CHAPTER XXXIII.
Blinded by passion, indignant that Molly should have the hardihood to attempt any defense of her treachery, Cecil Laurens had turned a deaf ear to her pleadings and hurried from the room.
But he did not go back to the conclave in the parlor. He hurried along the hall to the room he had occupied in solitude last night, entered and locked the door.
Moved and agitated in spite of his strong self-will, he walked restlessly up and down the floor.
“The girl must be mad to think I could pardon her sin,” he exclaimed. “Great heavens, when I think that she belonged to John Keith when she went through that farce of a marriage with me, I go mad with rage! But for that—but for the deep treachery of that falsehood to him and to me, I believe I could have forgiven all the rest, for I am sure she loved me! But, oh, God, to think of one so young, so lovely, so apparently innocent, yet steeped to the lips in duplicity! How did she have the heart to abandon him and to deceive me as she did? I can not forgive her, even though she pleads that it was love for me that tempted her! And after all was it love? I must remember that John Keith was very poor and I was very rich. She may have deserted him for the sake of gold.”
The suspicion maddened him. He flung himself down before his writing-desk, caught up the pen and wrote recklessly:
“Madame,—I neither desire nor will accept any explanation or excuse for your treachery. The reasons,alas, are all too plain. I was rich, John Keith was poor, so you threw him over for me! You see I understand it all, and nothing you can say or do can palliate your horrible treachery! I despise you, and although I have today for honor’s sake given you the shelter of my name, we shall never more be husband and wife save in name. Even in the same house I shall live apart from you, never seeing you when I can avoid it, never speaking to you unless it is forced upon me, although the world outside must never dream of our secret alienations. The money you sinned for you still shall have, but my respect and love never again! You understand that this is final. I will listen to no appeals. If you speak to me I will turn from you, if you write to me I will return your letters unread. I will not even listen to any one who speaks to me in your behalf. I hold your sin and folly as past all forgiveness.“Cecil Laurens.”
“Madame,—I neither desire nor will accept any explanation or excuse for your treachery. The reasons,alas, are all too plain. I was rich, John Keith was poor, so you threw him over for me! You see I understand it all, and nothing you can say or do can palliate your horrible treachery! I despise you, and although I have today for honor’s sake given you the shelter of my name, we shall never more be husband and wife save in name. Even in the same house I shall live apart from you, never seeing you when I can avoid it, never speaking to you unless it is forced upon me, although the world outside must never dream of our secret alienations. The money you sinned for you still shall have, but my respect and love never again! You understand that this is final. I will listen to no appeals. If you speak to me I will turn from you, if you write to me I will return your letters unread. I will not even listen to any one who speaks to me in your behalf. I hold your sin and folly as past all forgiveness.
“Cecil Laurens.”
He did not even read it over, so fierce was his anger, so impatient his mood. Thrusting it hastily into an envelope he wrote upon the back her name, “Mrs. Cecil Laurens.”

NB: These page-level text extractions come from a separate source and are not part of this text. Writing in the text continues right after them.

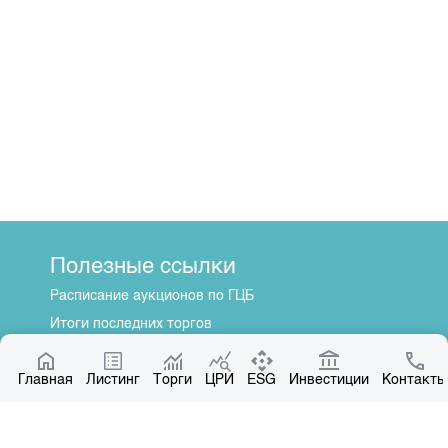
Полезные ссылки
Расписание аукционов по ГЦБ
Итоги последних торгов
Котировки по ЦБ
Главная
Центр раскрытия информации
Листинг
Торги
ЦРИ
ESG
Инвестиции
Контакты
О нас
Общая информация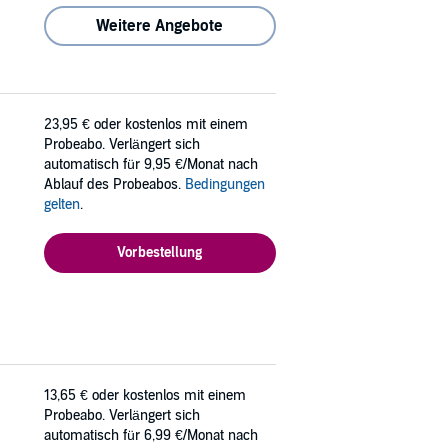
Weitere Angebote
23,95 €
oder kostenlos mit einem
Probeabo. Verlängert sich
automatisch für 9,95 €/Monat nach
Ablauf des Probeabos.
Bedingungen
gelten
.
Vorbestellung
13,65 €
oder kostenlos mit einem
Probeabo. Verlängert sich
automatisch für 6,99 €/Monat nach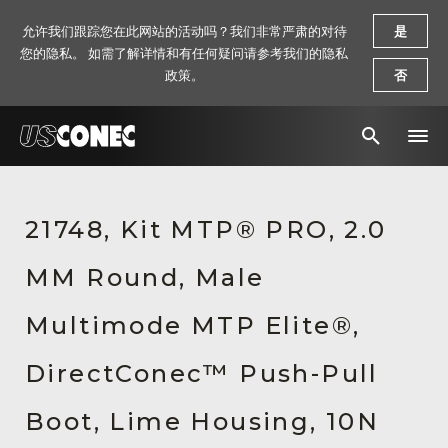
允许我们跟踪您在此网站的活动吗？我们非常严肃的对待
是
您的隐私。 如需了解详情和有任何疑问请参考我们的隐私
政策。
否
新闻报道
21748, Kit MTP® PRO, 2.0
解决方案
MM Round, Male
产品
资源
Multimode MTP Elite®,
关于我们
DirectConec™ Push-Pull
联系我们
Boot, Lime Housing, 10N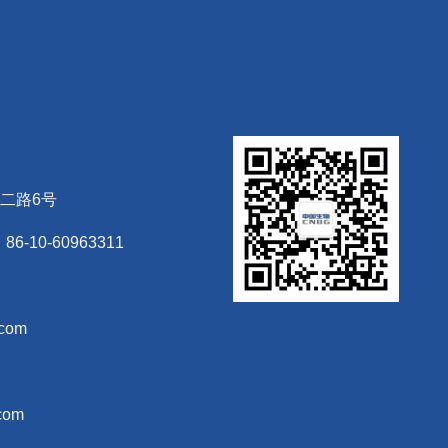
二路6号
6-10-60963311
.com
com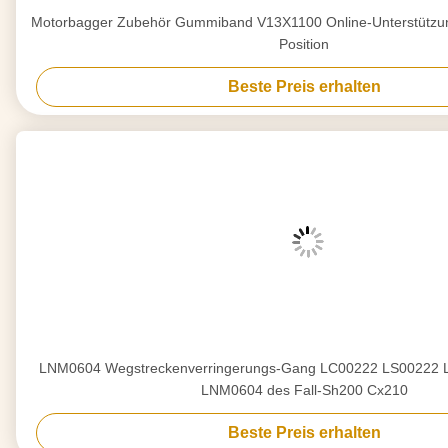
Motorbagger Zubehör Gummiband V13X1100 Online-Unterstützung f
Position
Beste Preis erhalten
LNM0604 Wegstreckenverringerungs-Gang LC00222 LS00222
LNM0604 des Fall-Sh200 Cx210
Beste Preis erhalten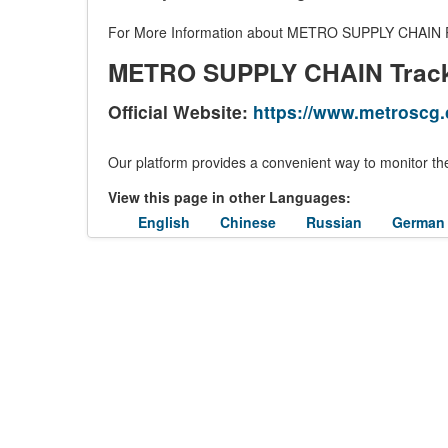
For More Information about METRO SUPPLY CHAIN Parc
METRO SUPPLY CHAIN Trac
Official Website:
https://www.metroscg
Our platform provides a convenient way to monitor the
View this page in other Languages:
English
Chinese
Russian
German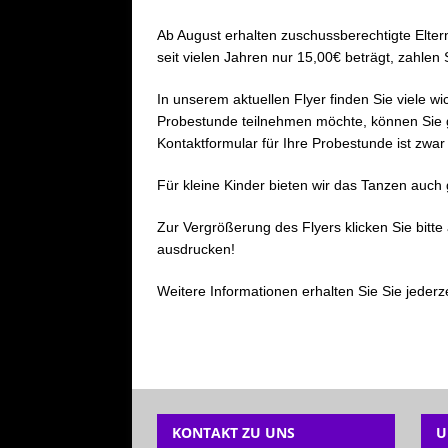
Ab August erhalten zuschussberechtigte Elte
seit vielen Jahren nur 15,00€ beträgt, zahlen
In unserem aktuellen Flyer finden Sie viele 
Probestunde teilnehmen möchte, können Sie g
Kontaktformular für Ihre Probestunde ist zwar 
Für kleine Kinder bieten wir das Tanzen auch
Zur Vergrößerung des Flyers klicken Sie bitte 
ausdrucken!
Weitere Informationen erhalten Sie Sie jeder
KONTAKT ZU UNS
U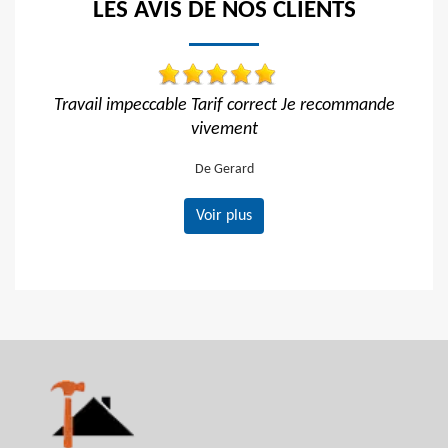
LES AVIS DE NOS CLIENTS
rrect Je recommande
Réactif et efficace, je recommande !
De Ornella
Voir plus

Taking the unsealed letter in his hand he went along the hall and tapped at the door of her room.
Phebe responded to his light knock. As the door flew open he saw Molly lying on her bed with her delicate hands before her face.
“This is for your mistress,” he said, thrusting the letter into the hand of the maid, and turning away hastily, but not so fast that he saw his wife spring upright, eagerly, to receive the missive. The door closed quickly on him and he went back to the parlor with a strangely heavy heart.
The little group of women started guiltily at his entrance, and he knew by their looks that they had been discussing him and his troubles; but no one said a word, only Louise Barry gave him a look of silent sympathy from her golden eyes that spoke volumes.
“What a stately beauty she is,” he thought, and suddenly remembered all that Molly had told him of her step-sister’s strange beauty.
“Sheishandsome; but her eyes with their strange yellow gleams make one think of a tigress,” he mused, and then he asked himself, soberly:
“If this one had come to Ferndale instead of that misguided girl could I have loved her as I loved that little enchantress?”
It almost seemed to him like a wrong to that handsome, high-born beauty when his heart impetuously answered no.
There came to him a memory of what his brother had said yesterday:
“What is there in a name that you should hate her so? She is the same girl you loved and married, call her by what name you will.”